Researchers have analyzed the stomach content of a fossilized bug and discovered that it’s last meal was blood from a creature that lived 46 million years ago.
In Jurrassic Park, the dinosaurs were created from DNA that was extracted from ancient bugs trapped in amber. Scientists have discovered something eerily similar to that preserved insect, though chances are we won’t be seeing dinosaurs any time soon. Stuck in a thin piece of shale lying around in someone’s basement for 20 years, researchers found the fossilized remains of an ancient mosquito, belly still full of blood from its last meal.
The insect is around 46 million years old, which unfortunately is 19 million years too late to have been alive at the time of dinosaurs. It most likely fed on a bird or mammal. After its meal, it was blown into a lake in Montana, where it remained until present day.
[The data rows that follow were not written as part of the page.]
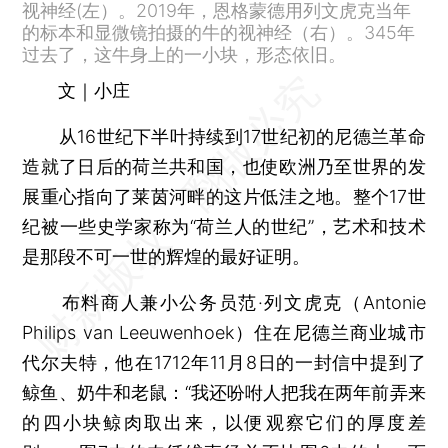
视神经(左）。2019年，恩格蒙德用列文虎克当年
的标本和显微镜拍摄的牛的视神经（右）。345年
过去了，这牛身上的一小块，形态依旧。
文｜小庄
从16世纪下半叶持续到17世纪初的尼德兰革命
造就了日后的荷兰共和国，也使欧洲乃至世界的发
展重心指向了莱茵河畔的这片低洼之地。整个17世
纪被一些史学家称为“荷兰人的世纪”，艺术和技术
是那段不可一世的辉煌的最好证明。
布料商人兼小公务员范·列文虎克（Antonie
Philips van Leeuwenhoek）住在尼德兰商业城市
代尔夫特，他在1712年11月8日的一封信中提到了
鲸鱼、奶牛和老鼠：“我还吩咐人把我在两年前弄来
的四小块鲸肉取出来，以便观察它们的厚度差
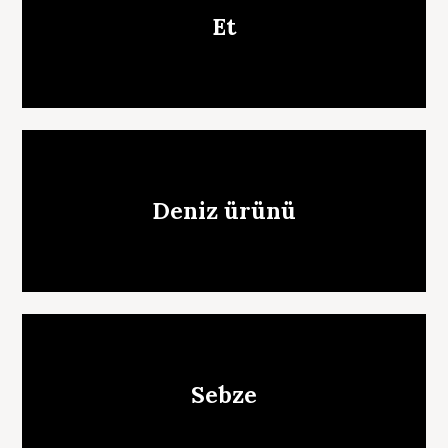
Et
Deniz ürünü
Sebze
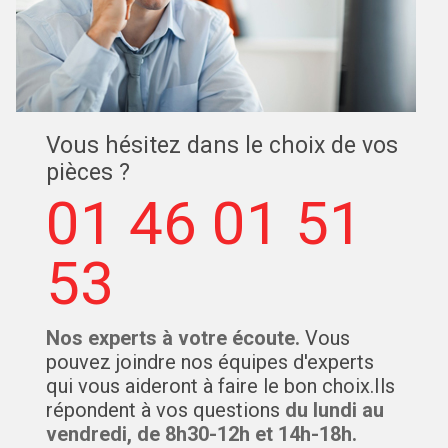
Vous hésitez dans le choix de vos
pièces ?
01 46 01 51
53
Nos experts à votre écoute.
Vous
pouvez joindre nos équipes d'experts
qui vous aideront à faire le bon choix.Ils
répondent à vos questions
du lundi au
vendredi, de 8h30-12h et 14h-18h.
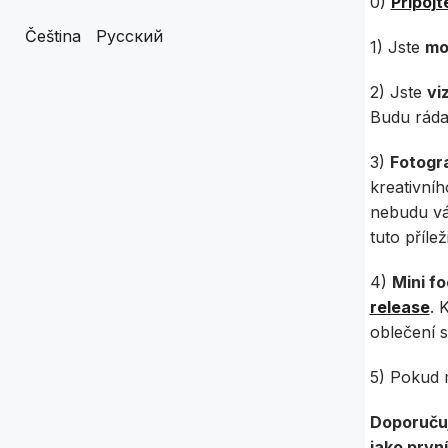
0)
Připojt
Čeština
Русский
1) Jste
mo
2) Jste
vi
Budu ráda,
3)
Fotogr
kreativníh
nebudu vás
tuto příle
4)
Mini fo
release
. 
oblečení s
5) Pokud 
Doporučuj
jako prvn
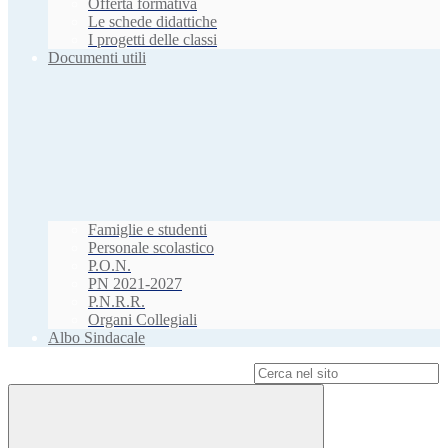
Offerta formativa
Le schede didattiche
I progetti delle classi
Documenti utili
Famiglie e studenti
Personale scolastico
P.O.N.
PN 2021-2027
P.N.R.R.
Organi Collegiali
Albo Sindacale
Campo di ricerca per le pagine del sito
This marks the first time a blood meal has been found preserved in a fossil, but unfortunately, dino blood or not, scientists know today that DNA can’t be preserved in a fossilized state.
Sorry my friends, still no closer to making dinosaurs…
As such, this discovery is less science-fiction and more scientific curiosity. Researchers at the Smithsonian Institute under the lead of retired biochemist Dale Greenwalt, have used two types of light refracting X-rays to determine what chemicals were present in the mosquito. A combination of high iron levels in the stomach and porphyrins, which are bound to iron in blood, convinced the team that they were indeed looking at the mosquito’s last meal.